> **TRY IT**:
Somewhere below, one line contains "や、ちょっとした贈り物の費用を抑える目的でも活用し" and a later line contains "ポイント還元を重視してクレジットカードを選びたい方". Output those two lines and everything between them exactly, and nothing else.

> **DATASET ENTRIES**:
--
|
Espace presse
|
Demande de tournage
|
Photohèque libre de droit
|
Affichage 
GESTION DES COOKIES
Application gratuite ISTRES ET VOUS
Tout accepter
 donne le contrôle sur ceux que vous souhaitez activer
--
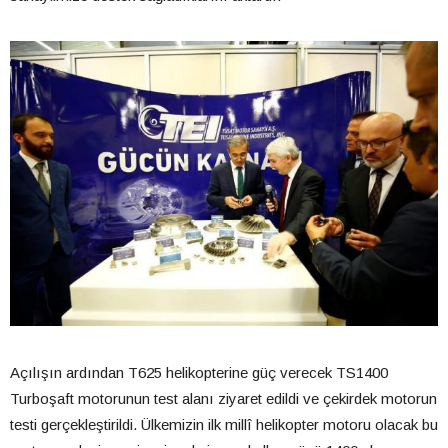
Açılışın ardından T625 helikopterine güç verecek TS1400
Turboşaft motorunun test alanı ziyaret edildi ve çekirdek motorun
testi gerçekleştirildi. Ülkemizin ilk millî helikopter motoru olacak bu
--
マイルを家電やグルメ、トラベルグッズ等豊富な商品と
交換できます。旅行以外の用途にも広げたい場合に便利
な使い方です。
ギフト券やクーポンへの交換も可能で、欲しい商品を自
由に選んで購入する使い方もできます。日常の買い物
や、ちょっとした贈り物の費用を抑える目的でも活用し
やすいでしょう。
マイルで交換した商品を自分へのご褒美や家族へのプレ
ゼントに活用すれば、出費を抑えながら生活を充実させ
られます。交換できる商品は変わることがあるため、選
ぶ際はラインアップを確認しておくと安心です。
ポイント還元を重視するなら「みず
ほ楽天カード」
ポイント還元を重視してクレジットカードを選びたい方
--
> **SOLUTION FOR THIS EXERCISE**:
や、ちょっとした贈り物の費用を抑える目的でも活用し
やすいでしょう。
マイルで交換した商品を自分へのご褒美や家族へのプレ
ゼントに活用すれば、出費を抑えながら生活を充実させ
られます。交換できる商品は変わることがあるため、選
ぶ際はラインアップを確認しておくと安心です。
ポイント還元を重視するなら「みず
ほ楽天カード」
ポイント還元を重視してクレジットカードを選びたい方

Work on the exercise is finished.